* [Exercise instructions]: Nothing but the lines from the first line of the material below through the line that holds "emphasizing features like" should be set down, exactly and with pictures left out.

------------

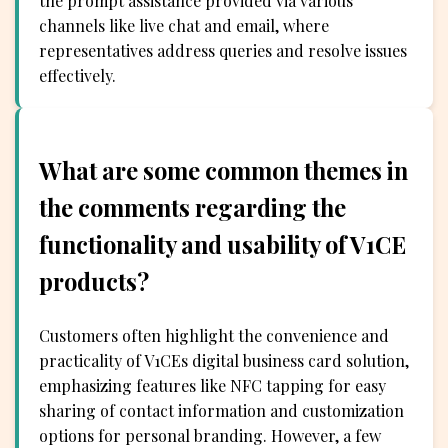
the prompt assistance provided via various
channels like live chat and email, where
representatives address queries and resolve issues
effectively.
What are some common themes in
the comments regarding the
functionality and usability of V1CE
products?
Customers often highlight the convenience and
practicality of V1CEs digital business card solution,
emphasizing features like NFC tapping for easy
sharing of contact information and customization
options for personal branding. However, a few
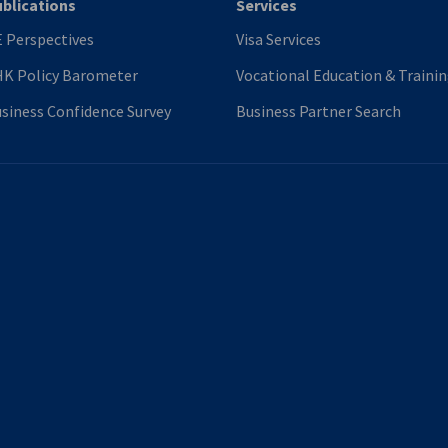
blications
Services
 Perspectives
Visa Services
K Policy Barometer
Vocational Education & Traini
siness Confidence Survey
Business Partner Search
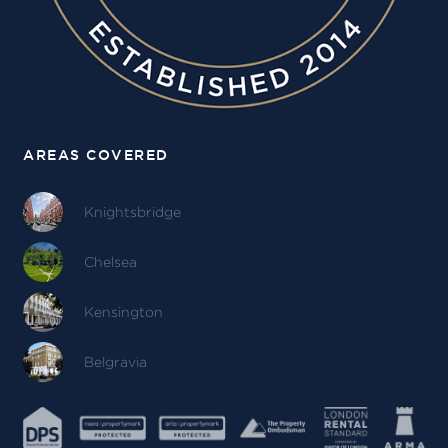
AREAS COVERED
Knightsbridge
Chelsea
Kensington
Belgravia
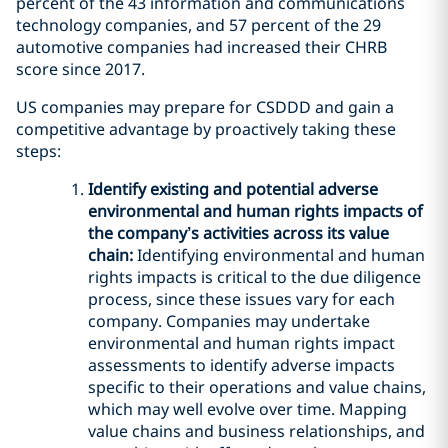
percent of the 43 information and communications
technology companies, and 57 percent of the 29
automotive companies had increased their CHRB
score since 2017.
US companies may prepare for CSDDD and gain a
competitive advantage by proactively taking these
steps:
Identify existing and potential adverse
environmental and human rights impacts of
the company’s activities across its value
chain:
Identifying environmental and human
rights impacts is critical to the due diligence
process, since these issues vary for each
company. Companies may undertake
environmental and human rights impact
assessments to identify adverse impacts
specific to their operations and value chains,
which may well evolve over time. Mapping
value chains and business relationships, and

------------

* [Solution to the exercise]:
the prompt assistance provided via various
channels like live chat and email, where
representatives address queries and resolve issues
effectively.
What are some common themes in
the comments regarding the
functionality and usability of V1CE
products?
Customers often highlight the convenience and
practicality of V1CEs digital business card solution,
emphasizing features like NFC tapping for easy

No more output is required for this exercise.